2009 novel by Boris Akunin

She Lover of Death is a historical detective novel by Russian author Boris Akunin. The book is the eighth featuring the fictional character Erast Fandorin.

==Plot==
A naive young woman, Masha Mironova, travels from provincial Russia to Moscow, where she changes her name to Columbine and joins the Lovers of Death, a small group of bohemian poets, each of them eagerly waiting their turn to die a romantic fin de siècle death by suicide. Once one member dies, their replacement is found by the leader of the group, the Doge. Another newcomer to the society appears to be a Japanese prince, although this turns out to be Erast Fandorin acting undercover. Fandorin is not the only person to have connected the suicides and the group: a newspaper reporter, Zhemailo, has also done so and he also dies a mysterious death. A police informer, Horatio, is also part of the group. Fandorin uncovers that many of the suicides are murders, some committed by a young member known as Caliban. These turn out to be a convenient smoke-screen for the real murderer, the Doge, whose full crimes are eventually discovered after he drives Columbine into suicide, which she survives.

==Release and reception==
She Lover of Death was published in the UK in October 2009 by Weidenfeld & Nicolson; the hardback copy was 272 pages. In September 2010 Weidenfeld & Nicolson published a paperback version of the novel in the UK, which also ran to 272 pages.

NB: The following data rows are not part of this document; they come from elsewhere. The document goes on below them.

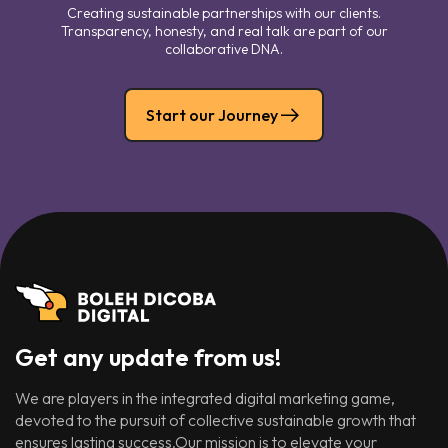
Creating sustainable partnerships with our clients.
Transparency, honesty, and real talk are part of our
collaborative DNA.
Start our Journey
Get any update from us!
We are players in the integrated digital marketing game,
devoted to the pursuit of collective sustainable growth that
ensures lasting success.Our mission is to elevate your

She Lover of Death achieved generally favourable reviews. Marcel Berlins, writing in The Times noted that "Akunin is not out to achieve verisimilitude. What he delivers is an absurdly imaginative story, surreal and comic. His characters are outrageous and thoroughly unbelievable. Fandorin is an impossibly heroic figure. The combination is irresistible." John Thornhill, reviewing the novel in the Financial Times thought the book to be "conventional and self-indulgently enjoyable" Thornhill considers that the story is "steeped in the classics of Russian literature", whilst he considers that Akunin "toys with the styles and conventions of Russia’s illustrious late-19th-century writers." Overall, Thornhill saw She Lover of Death to be an "artfully constructed novel [which] also nods in the direction of Arthur Conan Doyle".

The Reviewer for The Sunday Times wrote that the Fandorin was an "engagingly original series" which was "a fascinating mixture of pathos and pastiche; his characters are larger than life but never absurd." they went on to say that She Lover of Death "is as ingenious as the earlier Fandorin novels, and full of clever and unexpected twists."

Reviewing for the Australian newspaper The Courier-Mail, Cheryl Jorgensen considered that, with Akunin has a "tone throughout is light, as though he doesn't take himself too seriously and this gives the tale its appeal"; overall she considered the book to be "an absorbing tale from Imperial Russia that is sure to delight".